• Task directions:
Please restate every line below exactly, without any pictures.

• Page images and extracted text:

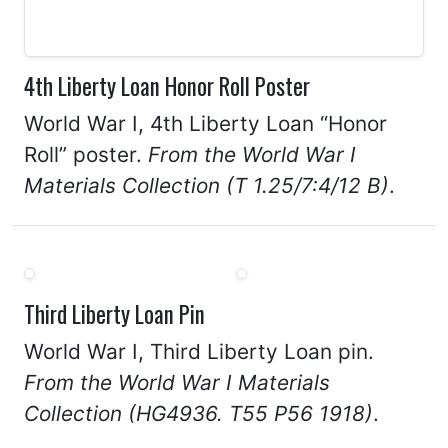
4th Liberty Loan Honor Roll Poster
World War I, 4th Liberty Loan “Honor
Roll” poster.
From the World War I
Materials Collection (T 1.25/7:4/12 B)
.
Third Liberty Loan Pin
World War I, Third Liberty Loan pin.
From the World War I Materials
Collection (HG4936. T55 P56 1918)
.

• Exercise solution:
4th Liberty Loan Honor Roll Poster
World War I, 4th Liberty Loan “Honor
Roll” poster.
From the World War I
Materials Collection (T 1.25/7:4/12 B)
.
Third Liberty Loan Pin
World War I, Third Liberty Loan pin.
From the World War I Materials
Collection (HG4936. T55 P56 1918)
.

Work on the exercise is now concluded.